“Did you hear about Jud Peterson?”
“No. Could you grab the other end of this shelf?” Keely focused on the task at hand, only half listening to her friend and part-time assistant, who was usually in the office, but today she needed all available hands on restocking duty. The store was a wreck inside with things toppled off shelves in every aisle, but it was open. She had an obligation, being the only full-service grocer in town, but beyond that it was keeping her mind off what had happened to the farmhouse. And what had happened with Jake Malloy.
Lise Tanner was not deterred even as she helped Keely get a lower shelf back on its tracks. “I heard he called a paranormal detective.”
Now that got Keely’s attention. “What?”
“He said he got surrounded by some kind of weird red light out on Boscastle Road last night.

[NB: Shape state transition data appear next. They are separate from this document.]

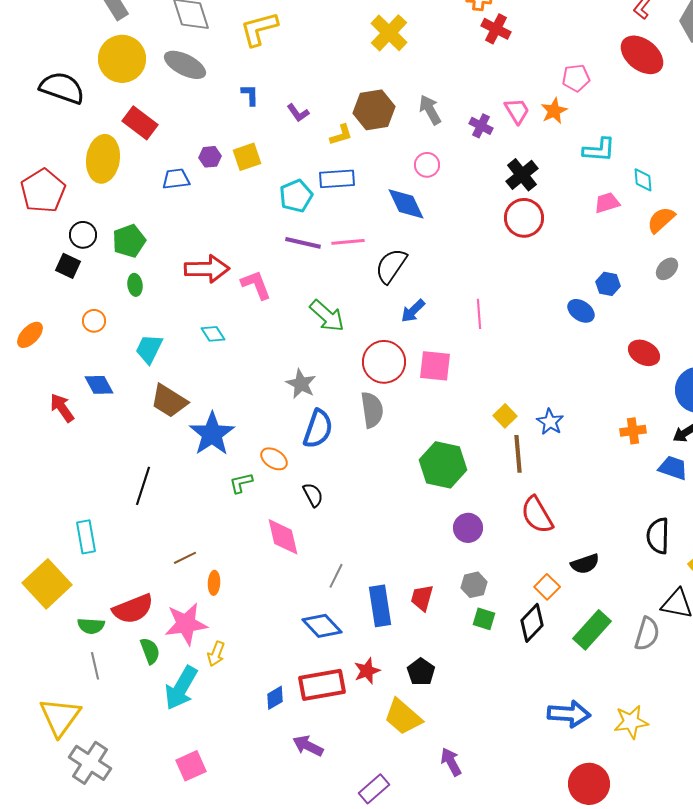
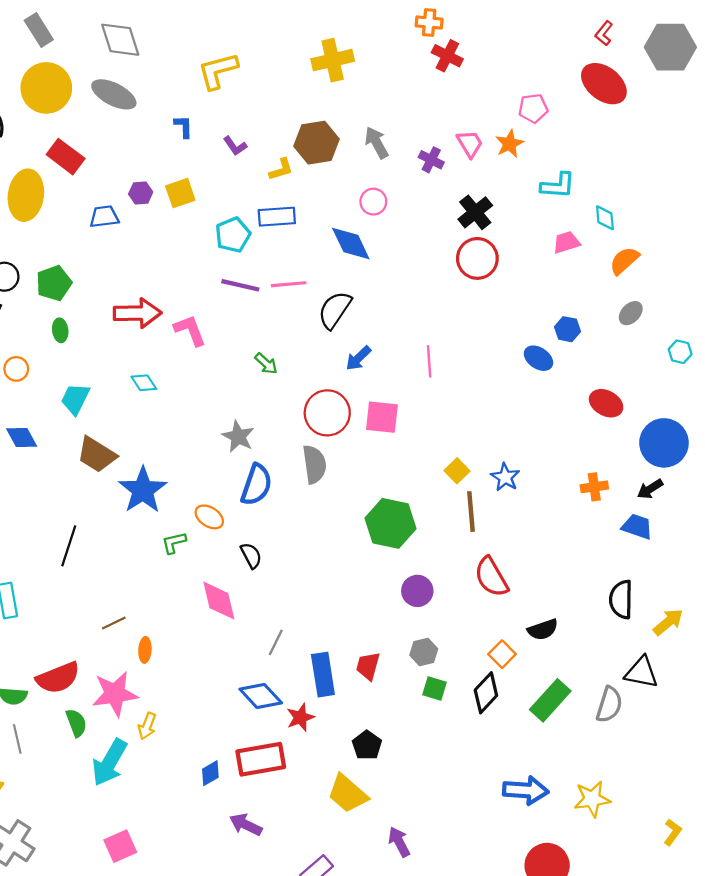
yellow L-shape: (259, 29) -> (218, 71), moved
yellow cross: (389, 33) -> (333, 60), turned 33
green arrow: (327, 316) -> (266, 364), size x0.6
red star: (367, 671) -> (300, 717), moved

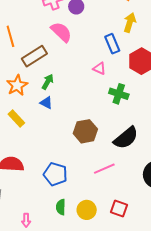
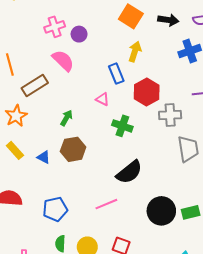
green arrow: (48, 82) -> (66, 118), moved
blue triangle: (46, 103) -> (44, 157), moved
brown hexagon: (85, 131) -> (73, 149), moved
blue pentagon: (55, 174) -> (55, 209), turned -30

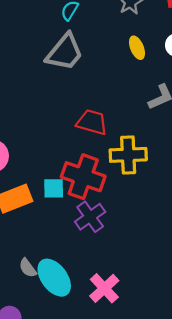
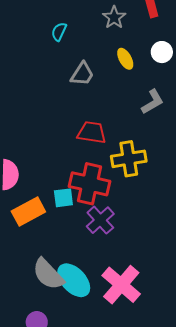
gray trapezoid: (65, 52) -> (82, 74), moved, size x0.7
gray semicircle: (28, 268) -> (48, 274), size x1.8
pink cross: (104, 288) -> (121, 285), size x1.4

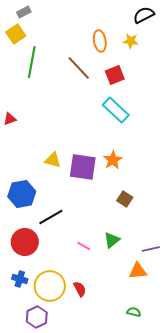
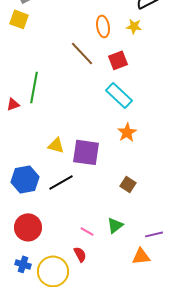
yellow square: (16, 34) -> (19, 19), turned -36
green line: (32, 62) -> (34, 87), moved
orange star: (113, 160) -> (127, 132), moved
black line: (51, 217) -> (61, 182), moved
red semicircle: (80, 289) -> (80, 254), moved

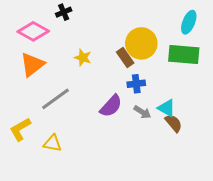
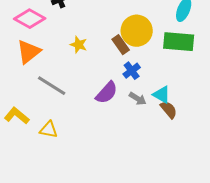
blue cross: (136, 84) -> (132, 71), turned -30
gray line: (56, 99) -> (52, 86), turned 68
yellow L-shape: (20, 129) -> (17, 116), turned 70

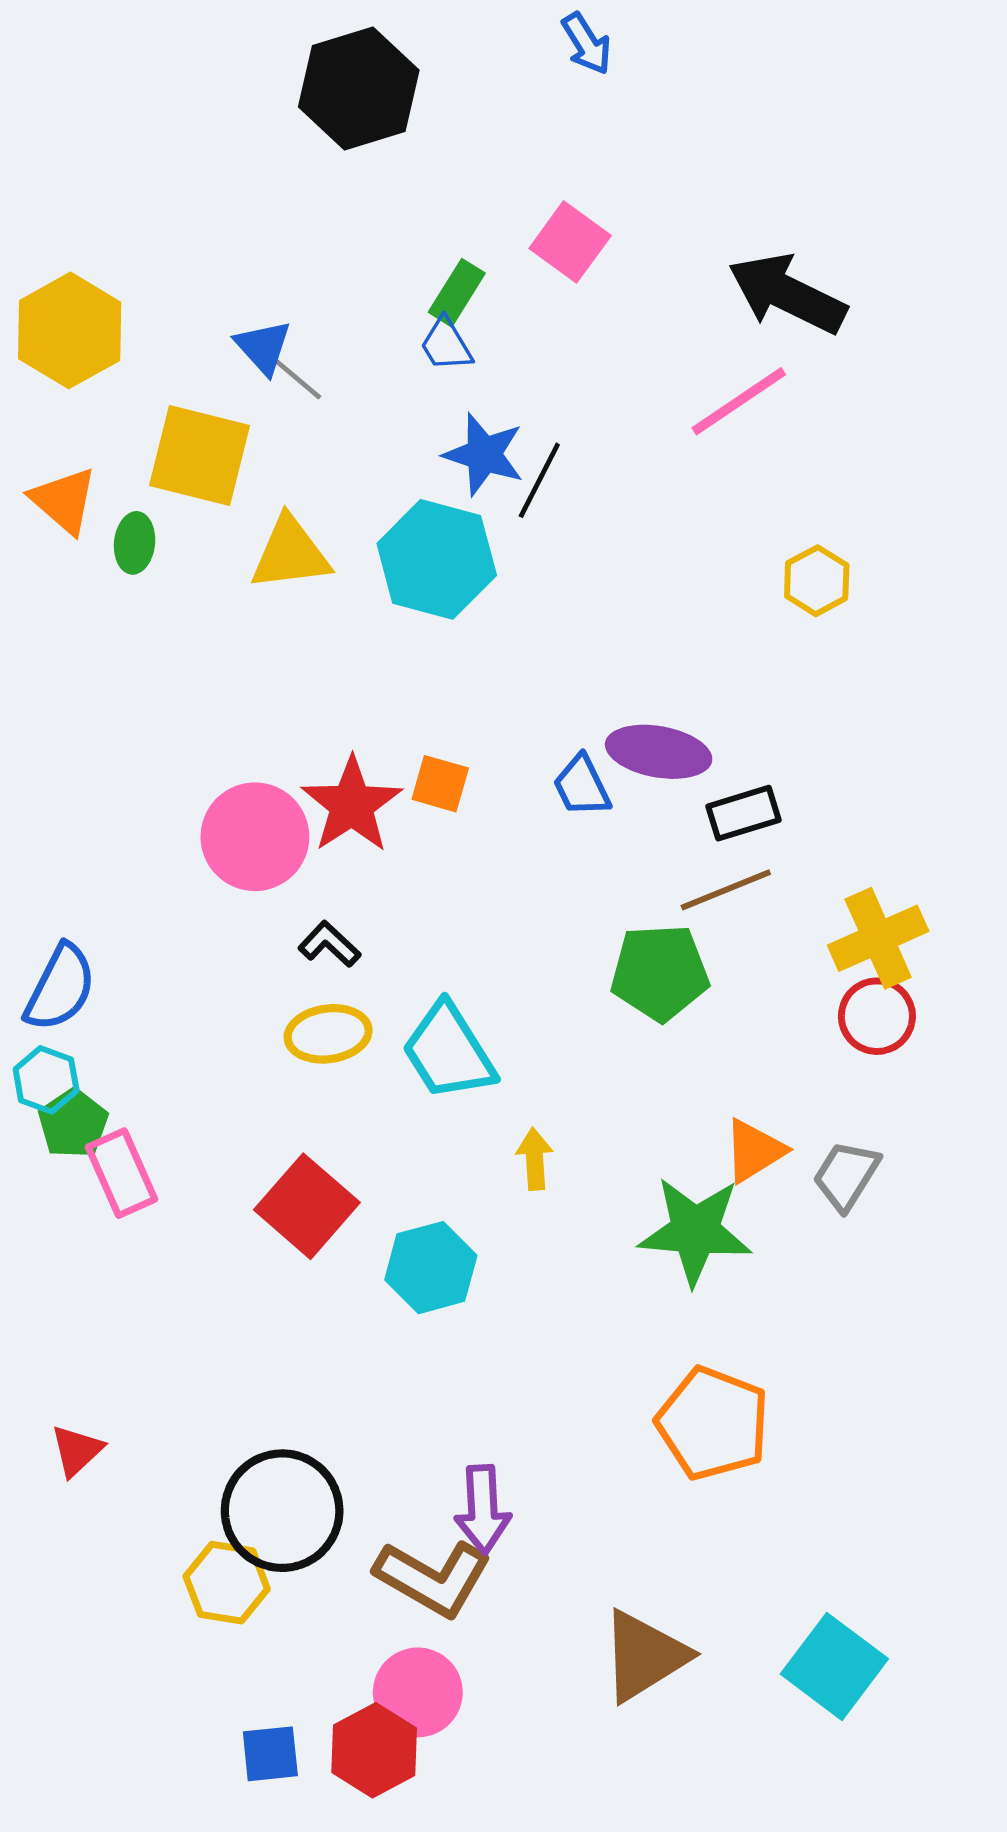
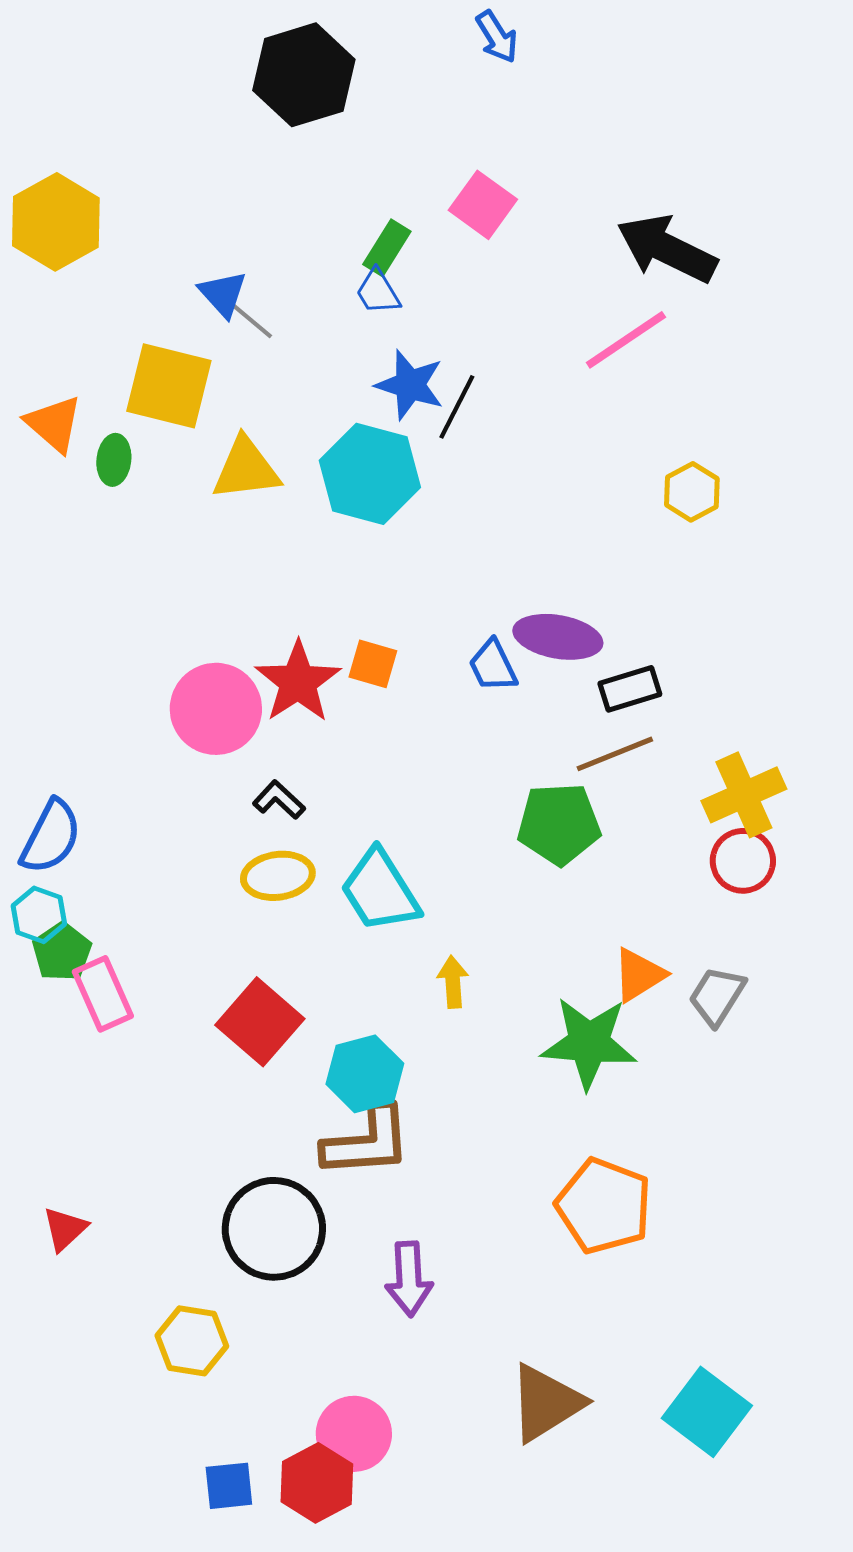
yellow hexagon: (70, 330) -> (56, 222), moved
black circle: (282, 1511) -> (274, 1229), moved
brown L-shape: (433, 1578) -> (367, 1142), moved, turned -34

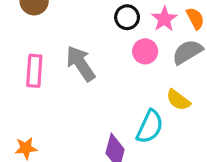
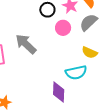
cyan semicircle: (150, 127) -> (76, 72), turned 65

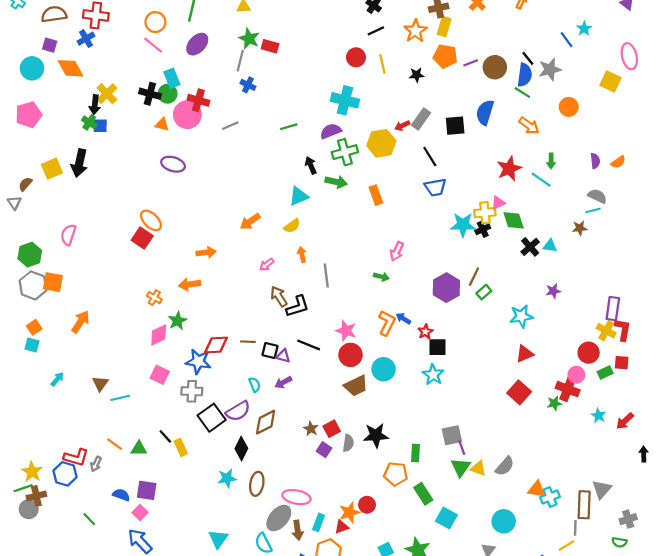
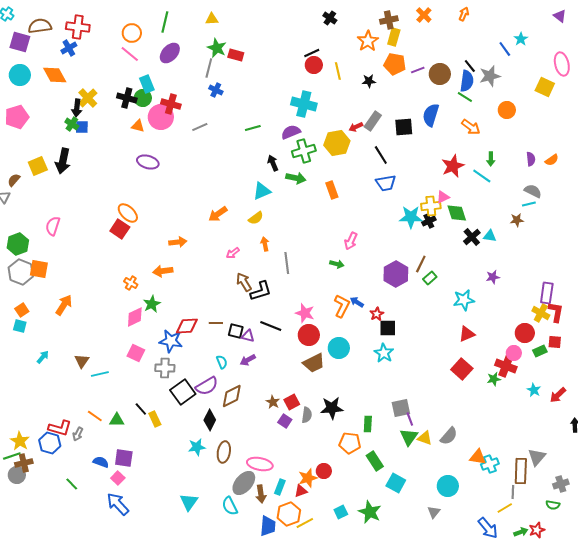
black line: (376, 31) -> (312, 53), moved
purple square: (50, 45) -> (20, 42), moved, size x1.5

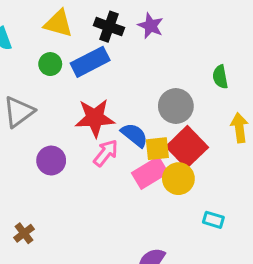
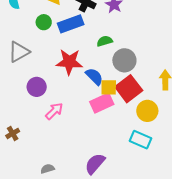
green semicircle: (220, 77) -> (105, 41), moved, turned 77
pink arrow: (106, 153) -> (54, 111), moved
yellow circle: (178, 179) -> (147, 111), moved
cyan rectangle: (213, 220) -> (141, 140), size x1.5

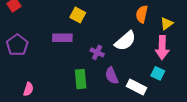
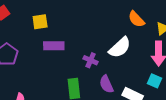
orange semicircle: (142, 14) -> (136, 19), turned -54
yellow square: (78, 15) -> (40, 22), moved, turned -35

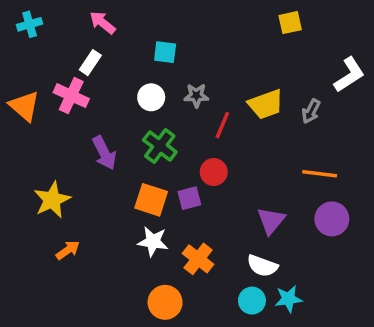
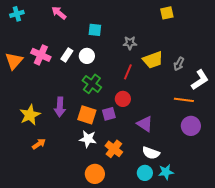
white rectangle: (90, 63) -> (67, 55), moved
white L-shape: (349, 75) -> (200, 80), moved
gray star: (196, 96) -> (130, 43), moved
orange triangle: (24, 106) -> (14, 61), turned 30
purple arrow: (104, 153) -> (60, 107), moved, turned 30
purple triangle: (271, 221) -> (145, 124), moved, turned -36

Said it came down on the ground right over top of him and he ran and it followed him everywhere he went, like he was running in a ball of red light.”
“He was drunk. He’s always drunk.” Jud got picked up about every other weekend for public intoxication. Everybody knew that. He was nice enough in between times and scraped out a living doing odd jobs around town. Keely hired him occasionally herself out of charity—he’d gone to school with Ray.
“Probably.” Lise propped a box of detergent back up on a lower shelf. “He’s an ass.” Lise had dated Jud one summer in high school. Back then, he’d been a cute bad boy and Lise had sown her wild oats for a few months. “But you know he’s not the only one saying weird stuff happened last night when the quake struck. Like, UFOs or something.”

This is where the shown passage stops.